• EXERCISE BRIEF: Print exactly the lines from the one that contains "STAY CONNECTED" through the final line of the entries below, both included, and nothing else; omit the pictures.

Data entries
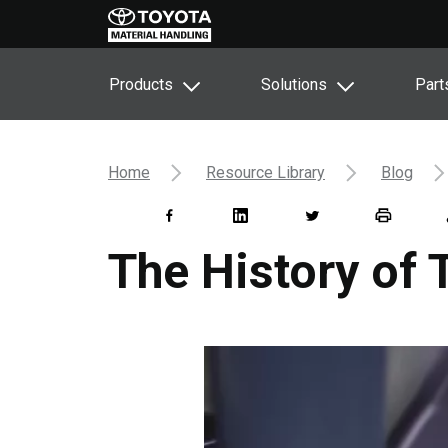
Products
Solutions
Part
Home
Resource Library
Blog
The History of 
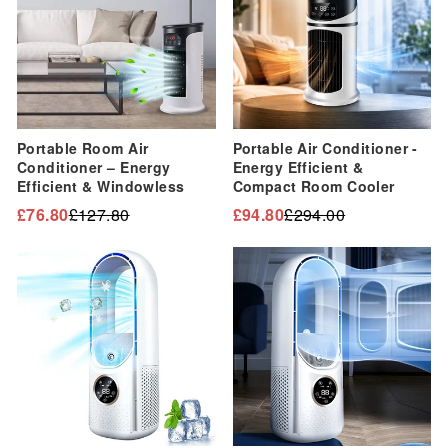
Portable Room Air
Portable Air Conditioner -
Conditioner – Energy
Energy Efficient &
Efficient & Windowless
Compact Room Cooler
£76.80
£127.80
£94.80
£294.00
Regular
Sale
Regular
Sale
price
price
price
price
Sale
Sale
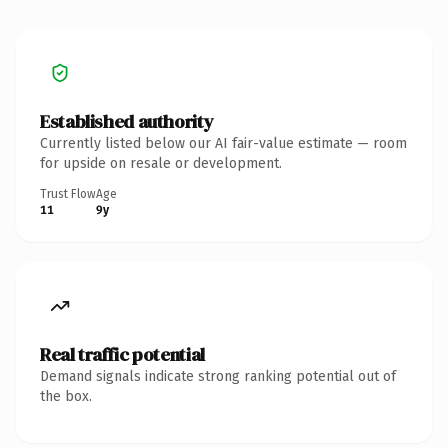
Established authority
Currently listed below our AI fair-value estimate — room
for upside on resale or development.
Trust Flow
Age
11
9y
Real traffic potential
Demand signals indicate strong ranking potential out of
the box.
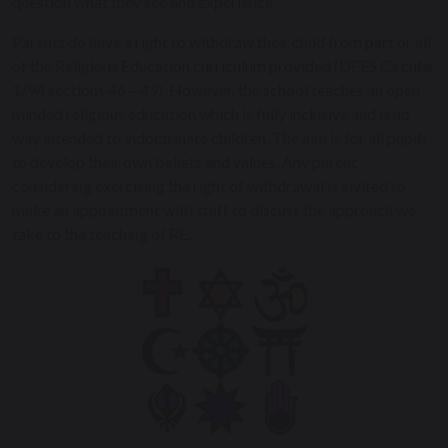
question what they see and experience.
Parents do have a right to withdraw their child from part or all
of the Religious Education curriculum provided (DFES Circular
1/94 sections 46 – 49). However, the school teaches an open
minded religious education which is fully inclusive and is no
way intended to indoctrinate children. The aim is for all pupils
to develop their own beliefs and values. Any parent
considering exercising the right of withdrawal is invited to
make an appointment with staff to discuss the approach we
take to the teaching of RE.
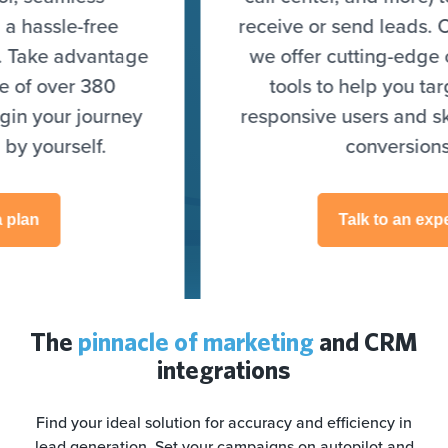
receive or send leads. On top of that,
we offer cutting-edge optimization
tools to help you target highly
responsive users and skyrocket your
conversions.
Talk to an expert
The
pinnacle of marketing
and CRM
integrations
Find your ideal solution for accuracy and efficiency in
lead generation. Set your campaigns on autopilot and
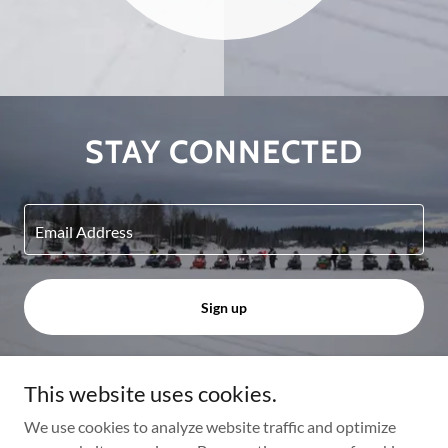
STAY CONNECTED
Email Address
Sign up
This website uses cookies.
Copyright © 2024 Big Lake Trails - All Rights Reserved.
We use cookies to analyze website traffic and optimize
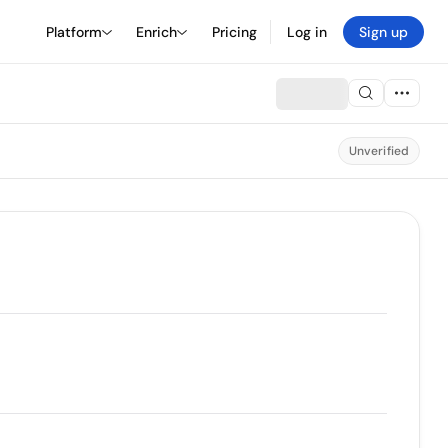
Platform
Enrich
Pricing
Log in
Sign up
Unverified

• ANSWER AREA:
STAY CONNECTED
Email Address
Sign up
This website uses cookies.
Copyright © 2024 Big Lake Trails - All Rights Reserved.
We use cookies to analyze website traffic and optimize
Platform
Enrich
Pricing
Log in
Sign up
Unverified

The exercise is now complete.